Work to be completed
Only the lines running from the line with "Tuesday, April 23, 2019" to the end of the records below belong in the answer, each copied exactly.
+ + + + + + +
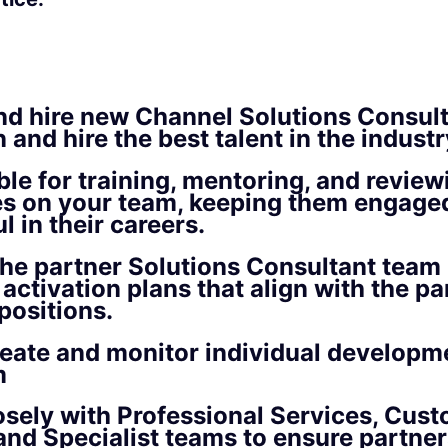
nd hire new Channel Solutions Consult
 and hire the best talent in the industr
le for training, mentoring, and review
s on your team, keeping them engage
l in their careers.
he partner Solutions Consultant team 
activation plans that align with the par
positions.
reate and monitor individual developm
m
sely with Professional Services, Cus
nd Specialist teams to ensure partners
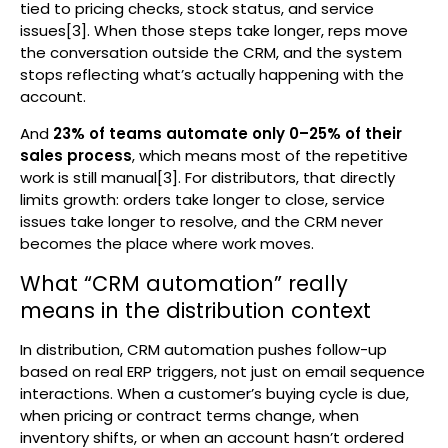
tied to pricing checks, stock status, and service
issues[3]. When those steps take longer, reps move
the conversation outside the CRM, and the system
stops reflecting what’s actually happening with the
account.
And
23% of teams automate only 0–25% of their
sales process
, which means most of the repetitive
work is still manual[3]. For distributors, that directly
limits growth: orders take longer to close, service
issues take longer to resolve, and the CRM never
becomes the place where work moves.
What “CRM automation” really
means in the distribution context
In distribution, CRM automation pushes follow-up
based on real ERP triggers, not just on email sequence
interactions. When a customer’s buying cycle is due,
when pricing or contract terms change, when
inventory shifts, or when an account hasn’t ordered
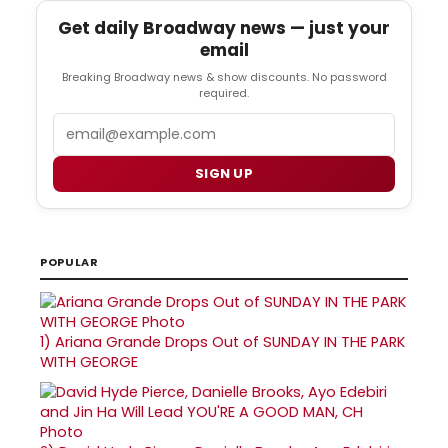
Get daily Broadway news — just your
email
Breaking Broadway news & show discounts. No password
required.
Email
SIGN UP
POPULAR
1)
Ariana Grande Drops Out of SUNDAY IN THE PARK
WITH GEORGE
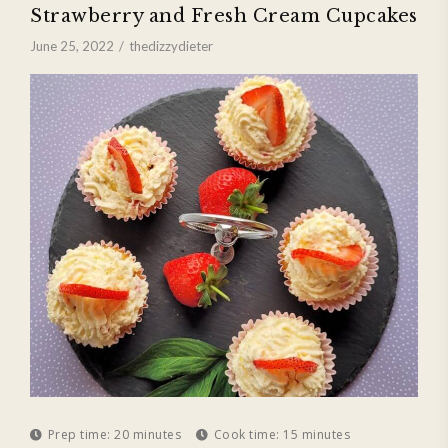
Strawberry and Fresh Cream Cupcakes
June 25, 2022
thedizzydieter
Prep time:
20 minutes
Cook time:
15 minutes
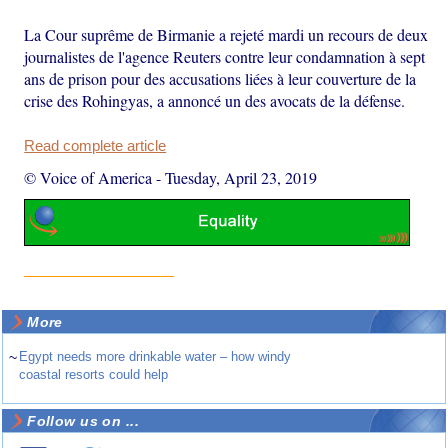
La Cour suprême de Birmanie a rejeté mardi un recours de deux
journalistes de l'agence Reuters contre leur condamnation à sept
ans de prison pour des accusations liées à leur couverture de la
crise des Rohingyas, a annoncé un des avocats de la défense.
Read complete article
© Voice of America
-
Tuesday, April 23, 2019
More
~
Egypt needs more drinkable water – how windy
coastal resorts could help
Follow us on ...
+ + + + + + +
Problem solution
Tuesday, April 23, 2019
More
~
Egypt needs more drinkable water – how windy
coastal resorts could help
Follow us on ...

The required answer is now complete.